Listed records Start Marker
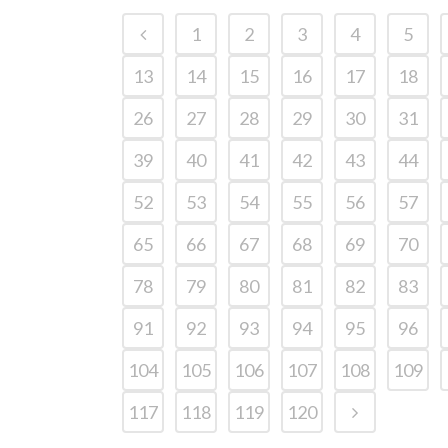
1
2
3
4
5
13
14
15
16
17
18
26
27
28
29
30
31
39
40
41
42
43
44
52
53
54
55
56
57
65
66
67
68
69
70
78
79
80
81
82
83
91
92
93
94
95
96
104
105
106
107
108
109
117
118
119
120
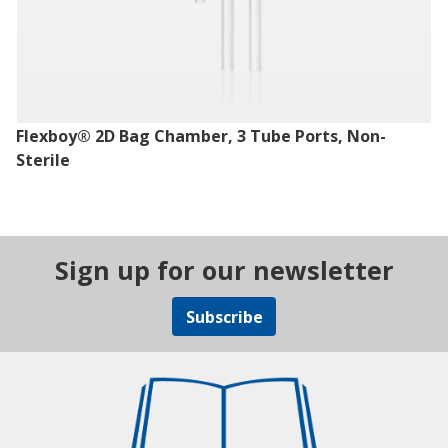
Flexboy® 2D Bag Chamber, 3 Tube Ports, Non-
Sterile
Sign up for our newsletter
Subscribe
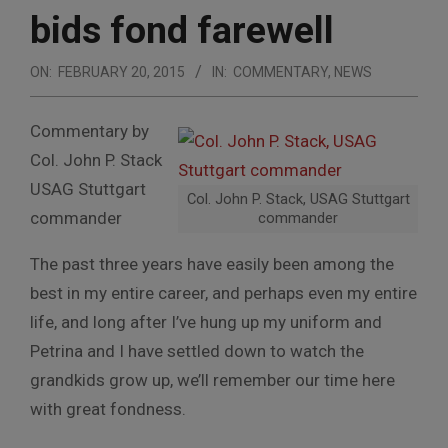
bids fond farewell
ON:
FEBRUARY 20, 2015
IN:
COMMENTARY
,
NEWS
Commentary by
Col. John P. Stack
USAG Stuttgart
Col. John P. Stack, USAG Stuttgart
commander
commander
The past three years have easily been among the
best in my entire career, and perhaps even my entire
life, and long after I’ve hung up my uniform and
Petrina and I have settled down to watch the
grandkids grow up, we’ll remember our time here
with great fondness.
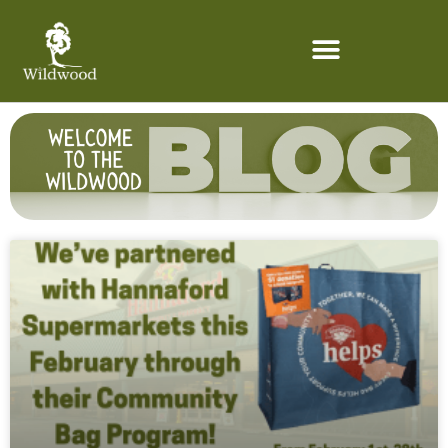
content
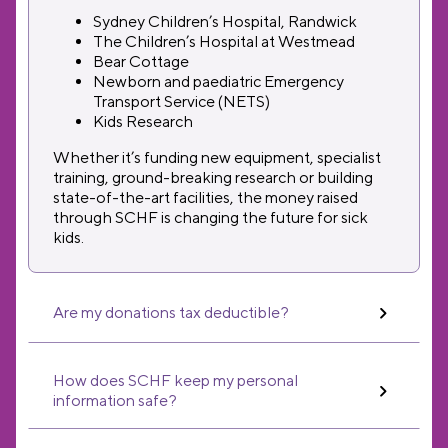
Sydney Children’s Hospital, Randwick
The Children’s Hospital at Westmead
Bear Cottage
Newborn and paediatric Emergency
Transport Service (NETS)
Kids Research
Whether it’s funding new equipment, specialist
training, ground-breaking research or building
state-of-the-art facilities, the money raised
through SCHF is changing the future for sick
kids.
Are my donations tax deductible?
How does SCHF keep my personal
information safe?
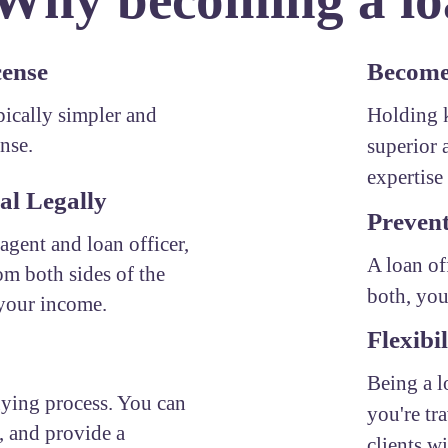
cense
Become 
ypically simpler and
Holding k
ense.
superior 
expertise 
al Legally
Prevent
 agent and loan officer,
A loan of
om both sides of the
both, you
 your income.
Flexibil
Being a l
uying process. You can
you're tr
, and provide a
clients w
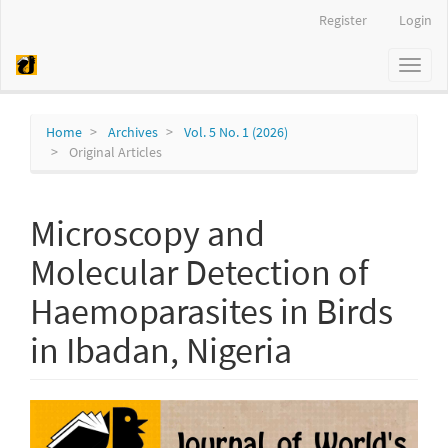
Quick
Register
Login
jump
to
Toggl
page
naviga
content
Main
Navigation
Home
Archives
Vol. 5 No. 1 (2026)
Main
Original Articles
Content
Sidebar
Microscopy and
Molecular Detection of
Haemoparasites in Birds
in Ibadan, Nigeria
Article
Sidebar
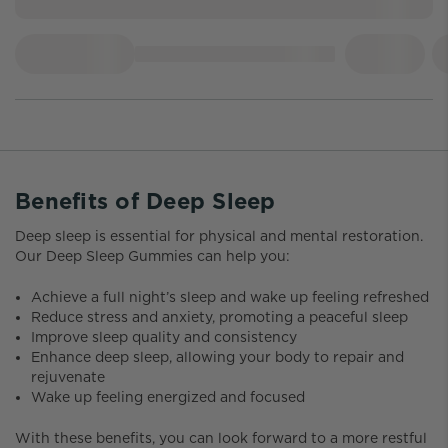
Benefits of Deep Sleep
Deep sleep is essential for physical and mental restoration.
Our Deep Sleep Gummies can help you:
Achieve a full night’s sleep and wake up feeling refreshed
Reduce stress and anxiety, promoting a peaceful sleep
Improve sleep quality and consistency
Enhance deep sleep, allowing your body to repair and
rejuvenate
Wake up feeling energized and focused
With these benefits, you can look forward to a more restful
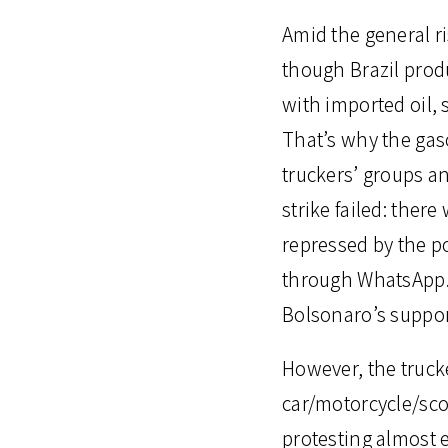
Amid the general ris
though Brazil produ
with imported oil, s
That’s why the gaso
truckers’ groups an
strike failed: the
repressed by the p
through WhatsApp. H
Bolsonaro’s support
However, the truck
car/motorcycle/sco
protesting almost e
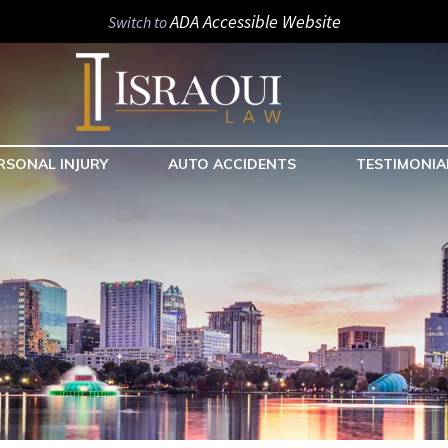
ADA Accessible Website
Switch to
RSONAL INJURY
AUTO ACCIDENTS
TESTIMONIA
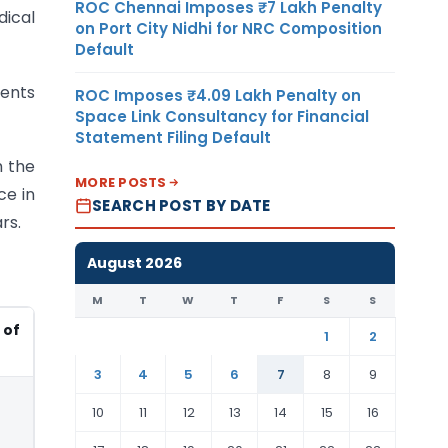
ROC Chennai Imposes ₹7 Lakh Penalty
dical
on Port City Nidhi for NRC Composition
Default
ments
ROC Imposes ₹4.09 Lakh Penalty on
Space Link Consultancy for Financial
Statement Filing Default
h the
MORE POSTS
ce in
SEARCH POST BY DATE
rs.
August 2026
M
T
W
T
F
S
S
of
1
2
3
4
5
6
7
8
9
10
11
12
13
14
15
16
Listed records End Marker
Listed records Start Marker
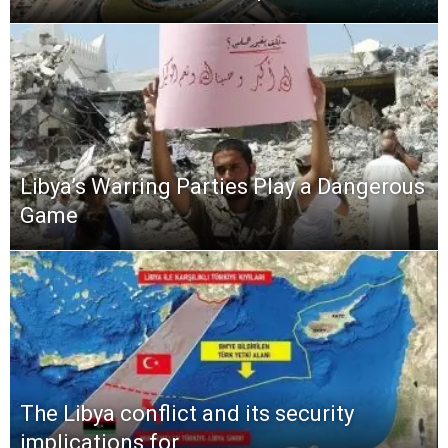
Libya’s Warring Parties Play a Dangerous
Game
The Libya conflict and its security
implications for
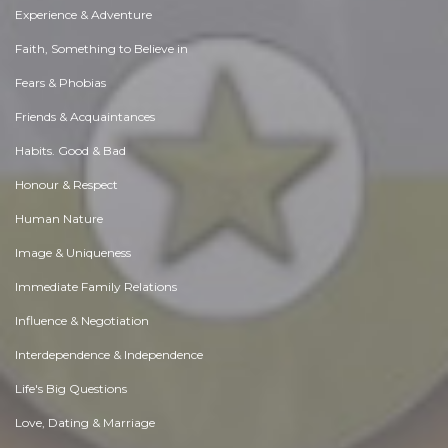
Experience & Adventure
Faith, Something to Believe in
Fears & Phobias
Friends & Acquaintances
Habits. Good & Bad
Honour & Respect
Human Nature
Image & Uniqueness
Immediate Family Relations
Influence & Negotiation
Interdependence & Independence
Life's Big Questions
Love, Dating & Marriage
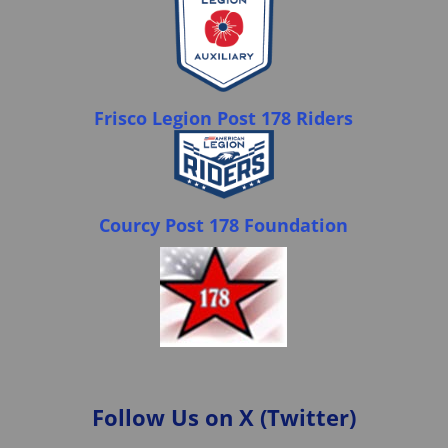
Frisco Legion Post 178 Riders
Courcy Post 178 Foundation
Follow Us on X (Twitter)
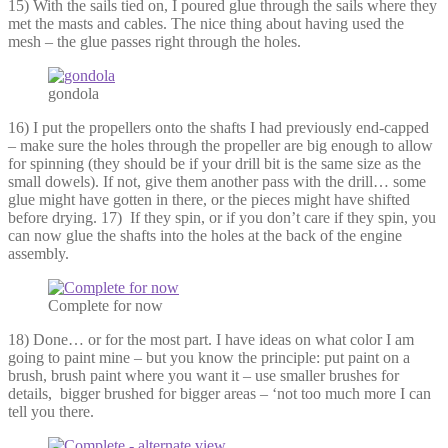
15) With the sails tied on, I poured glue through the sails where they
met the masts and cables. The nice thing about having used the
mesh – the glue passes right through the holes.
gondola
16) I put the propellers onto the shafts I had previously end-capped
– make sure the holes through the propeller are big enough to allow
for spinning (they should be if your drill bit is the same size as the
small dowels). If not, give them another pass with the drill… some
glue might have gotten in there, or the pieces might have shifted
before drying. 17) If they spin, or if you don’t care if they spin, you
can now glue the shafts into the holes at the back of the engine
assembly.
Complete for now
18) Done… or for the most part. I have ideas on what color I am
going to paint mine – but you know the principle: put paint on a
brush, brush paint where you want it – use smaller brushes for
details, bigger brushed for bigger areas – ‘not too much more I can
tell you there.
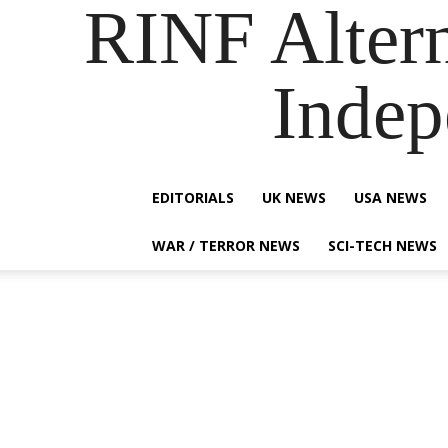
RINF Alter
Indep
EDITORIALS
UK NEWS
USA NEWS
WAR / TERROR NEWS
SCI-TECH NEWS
Listed records End Marker
→ **Task instructions**: Within the entries above, how many lines hold the string "glue"? State the number with no other words.

→ **Solution to this task**: 4